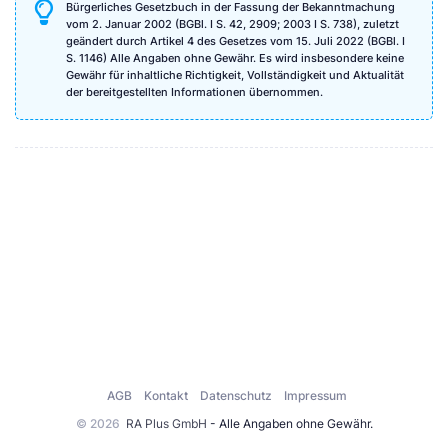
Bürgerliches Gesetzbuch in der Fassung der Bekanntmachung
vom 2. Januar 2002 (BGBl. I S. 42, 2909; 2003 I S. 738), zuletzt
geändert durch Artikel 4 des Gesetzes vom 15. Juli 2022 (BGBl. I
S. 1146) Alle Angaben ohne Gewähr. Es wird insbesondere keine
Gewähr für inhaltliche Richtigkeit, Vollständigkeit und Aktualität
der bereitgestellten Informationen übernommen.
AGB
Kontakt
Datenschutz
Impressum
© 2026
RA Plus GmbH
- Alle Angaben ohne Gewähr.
********************
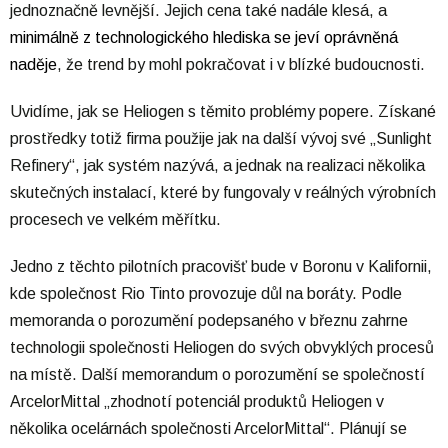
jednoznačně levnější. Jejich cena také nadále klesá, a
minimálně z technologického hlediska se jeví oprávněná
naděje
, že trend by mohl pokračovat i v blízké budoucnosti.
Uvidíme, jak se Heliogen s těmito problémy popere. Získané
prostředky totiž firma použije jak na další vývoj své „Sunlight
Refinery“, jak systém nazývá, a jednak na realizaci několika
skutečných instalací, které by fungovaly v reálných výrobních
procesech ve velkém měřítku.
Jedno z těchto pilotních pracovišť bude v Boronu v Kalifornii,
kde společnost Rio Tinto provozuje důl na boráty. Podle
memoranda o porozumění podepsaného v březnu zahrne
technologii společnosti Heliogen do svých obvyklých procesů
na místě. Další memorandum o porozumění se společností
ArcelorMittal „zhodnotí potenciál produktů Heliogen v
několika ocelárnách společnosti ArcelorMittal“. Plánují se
********************
## WHAT YOU SHOULD DO:
Copy out each line of the data that holds the string "ArcelorMittal".

## TASK RESULT:
ArcelorMittal „zhodnotí potenciál produktů Heliogen v
několika ocelárnách společnosti ArcelorMittal“. Plánují se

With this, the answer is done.